- **REQUIRED ACTION**: Work through the entries below and show every line in which "kukurydziane" is found.

Saved data entries:
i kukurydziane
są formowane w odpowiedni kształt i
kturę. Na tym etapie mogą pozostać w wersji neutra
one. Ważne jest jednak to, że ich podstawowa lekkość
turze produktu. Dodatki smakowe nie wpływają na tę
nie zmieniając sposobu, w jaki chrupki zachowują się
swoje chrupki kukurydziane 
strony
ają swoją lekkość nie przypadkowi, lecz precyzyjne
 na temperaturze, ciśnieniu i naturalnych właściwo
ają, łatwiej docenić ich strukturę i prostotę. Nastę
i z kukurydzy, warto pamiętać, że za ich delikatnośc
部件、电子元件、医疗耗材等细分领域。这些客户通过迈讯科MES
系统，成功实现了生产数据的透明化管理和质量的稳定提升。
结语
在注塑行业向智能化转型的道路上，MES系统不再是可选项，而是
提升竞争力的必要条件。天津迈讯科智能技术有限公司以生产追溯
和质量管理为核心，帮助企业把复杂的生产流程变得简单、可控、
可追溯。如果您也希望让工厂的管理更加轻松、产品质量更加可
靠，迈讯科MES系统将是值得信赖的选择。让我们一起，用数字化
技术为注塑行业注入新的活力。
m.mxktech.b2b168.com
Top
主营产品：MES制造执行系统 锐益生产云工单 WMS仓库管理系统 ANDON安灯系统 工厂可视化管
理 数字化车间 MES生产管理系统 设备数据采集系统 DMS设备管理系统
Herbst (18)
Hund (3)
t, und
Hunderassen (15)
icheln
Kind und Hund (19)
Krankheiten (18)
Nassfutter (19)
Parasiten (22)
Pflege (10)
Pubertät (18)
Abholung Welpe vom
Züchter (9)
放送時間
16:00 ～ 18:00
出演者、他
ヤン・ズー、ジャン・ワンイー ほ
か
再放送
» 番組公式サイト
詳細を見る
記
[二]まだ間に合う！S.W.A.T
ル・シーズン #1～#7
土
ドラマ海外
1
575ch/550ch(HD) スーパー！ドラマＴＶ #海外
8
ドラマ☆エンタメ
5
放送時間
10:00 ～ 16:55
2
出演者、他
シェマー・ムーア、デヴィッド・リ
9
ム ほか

- **OUTPUT BELOW**:
i kukurydziane
swoje chrupki kukurydziane 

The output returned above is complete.